Descobrir como dar lógica aos seus números faz parte do trabalho que Spires saboreia. Os membros exagerados, a anatomia explodida. A musculatura que pode parecer inflada no bíceps, mas ensinada como uma corda de piano nos tendões. Serve para reforçar esse momento de transformação que a figura está vivenciando, que vivenciamos indiretamente.

Spires diz: “Muitas vezes penso no problema de articular uma superfície de tal maneira que força o olho a se mover sobre a pintura de uma maneira particular. O olho pode ficar bloqueado nas junções: cotovelos, joelhos, tornozelos, etc. Então procuro caminhos que atravessam a forma para conectá-los. Muitas vezes me desvio da precisão anatômica para gerar tensão composicional. Há também detalhes que comandam o olho com psico(sexual)

compulsão: lábios, orelhas, mamilos, pontas dos dedos, olhos, etc. Usarei as protuberâncias e reentrâncias da musculatura como ponto de inflexão para modular o impacto desses significantes.”

Seu processo é uma mistura de permanecer fiel à inspiração inicial descrita acima e deixar espaço para a improvisação. Há um perigo em deixar a improvisação tomar conta. É necessário que um trabalho pareça fresco. Para evitar, como ele descreveu, o tédio. Muita improvisação e o trabalho perde especificidade. Muito pouco e torna-se acadêmico.

Ele cita seu trabalho de 2024, “The Sunbather”. Tudo começou com uma ideia clara. A qualidade de boneca do rosto. Os braços e o comprimento dos braços, o ângulo dos quadris. Mas precisou de muito trabalho para chegar ao resultado. Descobrir o peito, depois a barriga. Trabalhando com a anatomia, seu gosto, muita tentativa e erro.

Ele diz: “Acho que deixar a quantidade certa de espaço para improvisação é algo em que estou melhorando. Muito pouco e minhas soluções se tornam prosaicas, demais e há o perigo de quebrar o fio de credibilidade que liga o espectador ao trabalho.”

Spires hesita em especular muito sobre as inspirações e referências que fazem parte de seu trabalho. Muito do que vemos que sai de seu estúdio foi vasculhado, combinado, recombinado e filtrado com base em seus instintos e gostos particulares.

No entanto, é difícil olhar para o seu trabalho e não vê-lo em conversa com o Modernismo e os Surrealistas. Um ponto de inflexão particularmente importante em termos de cultura e história. Uma época em que o mundo entrou em curto-circuito e uma nova ordem começou. O impossível tornou-se real de tal forma que tudo parece mundano e singular da nossa perspectiva. Um mundo em guerra, um mundo em paz, convulsão económica, um anseio popular por mudança.

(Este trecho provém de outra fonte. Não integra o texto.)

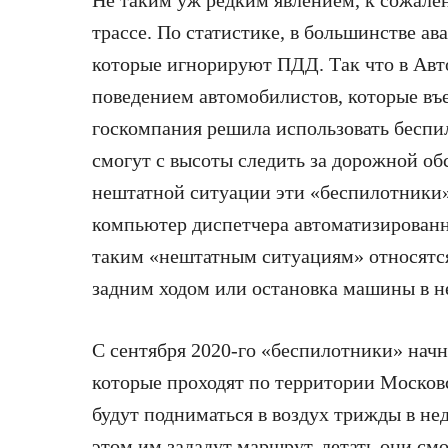
трассе. По статистике, в большинстве а
которые игнорируют ПДД. Так что в Авт
поведением автомобилистов, которые въ
госкомпания решила использовать беспи
смогут с высоты следить за дорожной об
нештатной ситуации эти «беспилотники»
компьютер диспетчера автоматизирован
таким «нештатным ситуациям» относятся
задним ходом или остановка машины в 
С сентября 2020-го «беспилотники» начн
которые проходят по территории Москов
будут подниматься в воздух трижды в нед
этом им зададут маршрут, летать они смо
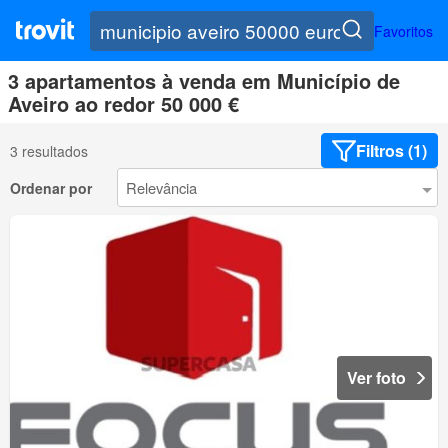
Favoritos
3 apartamentos à venda em Município de
Aveiro ao redor 50 000 €
Filtros (1)
3 resultados
Ordenar por
Ver foto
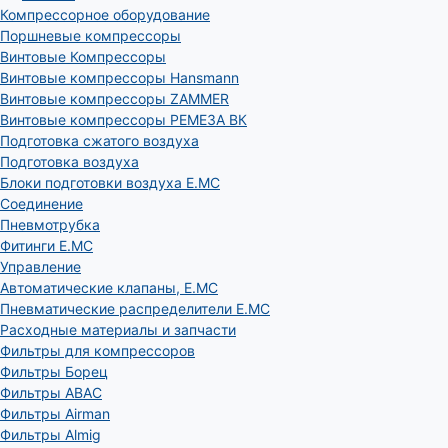
Компрессорное оборудование
Поршневые компрессоры
Винтовые Компрессоры
Винтовые компрессоры Hansmann
Винтовые компрессоры ZAMMER
Винтовые компрессоры РЕМЕЗА ВК
Подготовка сжатого воздуха
Подготовка воздуха
Блоки подготовки воздуха E.MC
Соединение
Пневмотрубка
Фитинги E.MC
Управление
Автоматические клапаны, Е.МС
Пневматические распределители E.MC
Расходные материалы и запчасти
Фильтры для компрессоров
Фильтры Борец
Фильтры ABAC
Фильтры Airman
Фильтры Almig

Para Spires, os modernistas inspiram a criação de conexões. Especulação, confronto, estar à vontade com a ambiguidade. A tensão entre o resolvido e o não resolvido, e o trabalho árduo para tornar essa dissonância parte do trabalho geral sem azedar.

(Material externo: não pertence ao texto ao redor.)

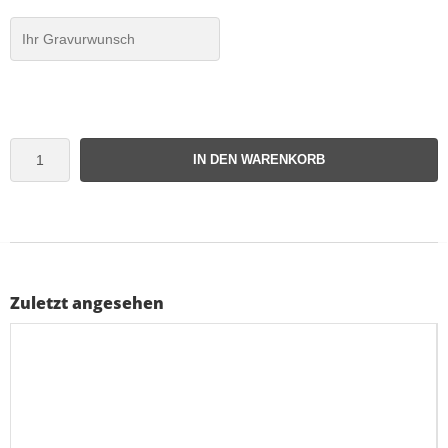
IN DEN WARENKORB
Zuletzt angesehen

“Adoro o desafio de sobrepor lógica, ordem e resolução a uma proposição que parece rejeitar o racional e o sistemático. Talvez seja esta tentativa de unificar forças contraditórias que ajuda a criar a dinâmica de tensão e libertação que anima o meu trabalho”, diz ele.

NÃO CONSIDERO UMA PINTURA MINHA COMO UM SUCESSO SE EU LUTAR PARA EMPATIAR COM O PERSONAGEM QUE CRIEI.”

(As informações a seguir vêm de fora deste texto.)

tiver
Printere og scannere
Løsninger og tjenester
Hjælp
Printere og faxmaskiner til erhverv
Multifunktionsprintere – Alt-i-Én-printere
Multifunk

Mas não são apenas os modernistas. Suas influências abrangem Tarantino, David Lynch, Sonic Youth, Caravaggio, clássico inglês, jazz americano, Derek Jarmen, Steven Spielberg.

Ele se lembra de O Homem Elefante, de David Lynch — uma visão de sua juventude. Como ele ficou inconsolável depois de assistir à tragédia de Joseph Merrick. Com isso ele aprendeu algo sobre forma e conteúdo. A relação complexa e contraditória entre os dois. O poder do contraponto. Como usá-lo para alcançar o equilíbrio. Ele menciona Existenz, de David Cronenberg. A forma como o filme mostra paisagens, edifícios e corpos se misturam. A dissolução da separação e a eliminação das diferenças.

“Fazer conexões é trabalho dos telespectadores”, diz ele. “É um trabalho árduo e evitamos isso. Mas quando nos entregamos à tarefa, expandimos e tornamo-nos parte de algo maior.” *

Este artigo foi publicado originalmente na edição 73 da Hi-Fructose. A edição completa está disponível aqui na versão impressa!